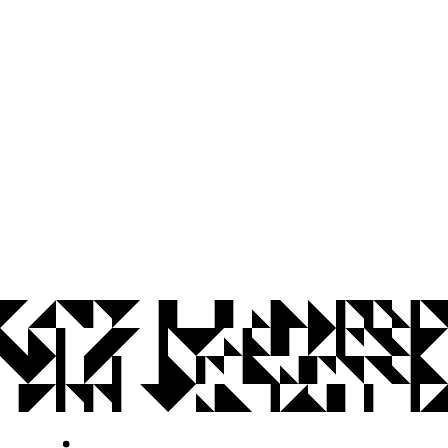
© 2026 Universidade Federal da Paraíba.
Ouvidoria
Acesso à Informação
CoMu
Acessibilidade
Dados Abertos UFPB
Privacidade e Proteção de Dados
Acesso à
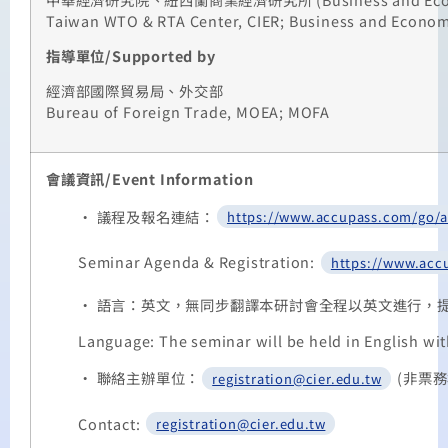
Taiwan WTO & RTA Center, CIER; Business and Econom
指導單位
/Supported by
經濟部國際貿易局、外交部
Bureau of Foreign Trade, MOEA; MOFA
會議資訊
/Event Information
•
議程及報名連結：
https://www.accupass.com/go/a
Seminar Agenda & Registration:
https://www.acc
•
語言：英文，無同步翻譯本研討會全程以英文進行，
Language: The seminar will be held in English wi
•
聯絡主辦單位：
(非票
registration@cier.edu.tw
Contact:
registration@cier.edu.tw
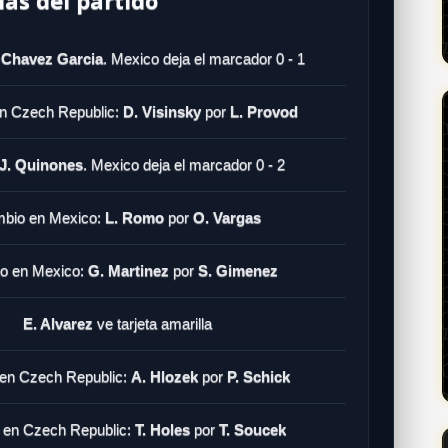
 Chavez Garcia
. Mexico deja el marcador 0 - 1
n Czech Republic:
D. Visinsky
por
L. Provod
 J. Quinones
. Mexico deja el marcador 0 - 2
bio en Mexico:
L. Romo
por
O. Vargas
o en Mexico:
G. Martinez
por
S. Gimenez
E. Alvarez
ve tarjeta amarilla
en Czech Republic:
A. Hlozek
por
P. Schick
 en Czech Republic:
T. Holes
por
T. Soucek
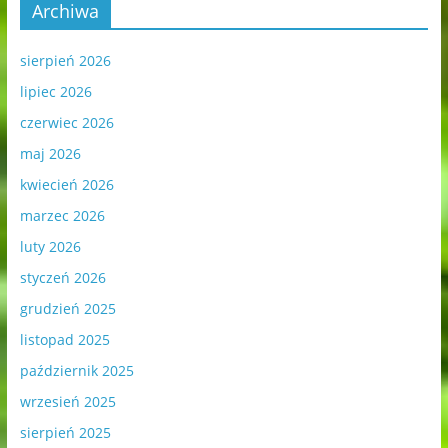
Archiwa
sierpień 2026
lipiec 2026
czerwiec 2026
maj 2026
kwiecień 2026
marzec 2026
luty 2026
styczeń 2026
grudzień 2025
listopad 2025
październik 2025
wrzesień 2025
sierpień 2025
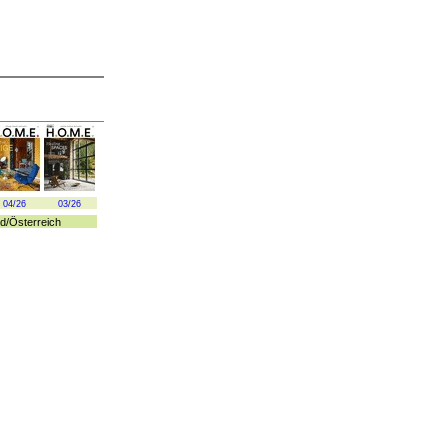
04/26
03/26
d
/
Österreich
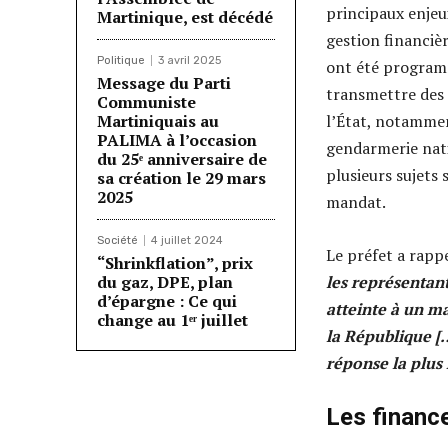
principaux enjeux
Martinique, est décédé
gestion financiè
Politique
3 avril 2025
ont été programm
Message du Parti
transmettre des
Communiste
Martiniquais au
l’État, notamme
PALIMA à l’occasion
gendarmerie nati
du 25ᵉ anniversaire de
plusieurs sujets
sa création le 29 mars
2025
mandat.
Société
4 juillet 2024
Le préfet a rappe
“Shrinkflation”, prix
du gaz, DPE, plan
les représentant
d’épargne : Ce qui
atteinte à un ma
change au 1ᵉʳ juillet
la République […
réponse la plus 
Les financ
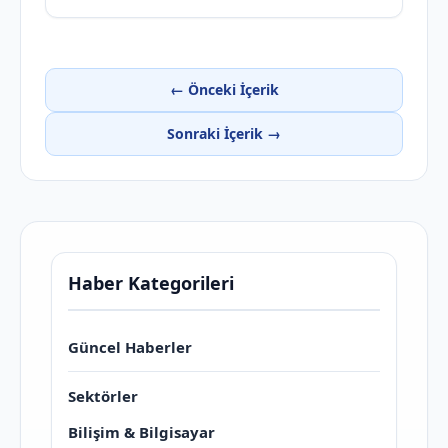
← Önceki İçerik
Sonraki İçerik →
Haber Kategorileri
Güncel Haberler
Sektörler
Bilişim & Bilgisayar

_ _ _ _

◆ Your instructions ◆
The response must contain each line above that holds the string "Republic".

◆ Result ◆
n Czech Republic:
en Czech Republic:
 en Czech Republic:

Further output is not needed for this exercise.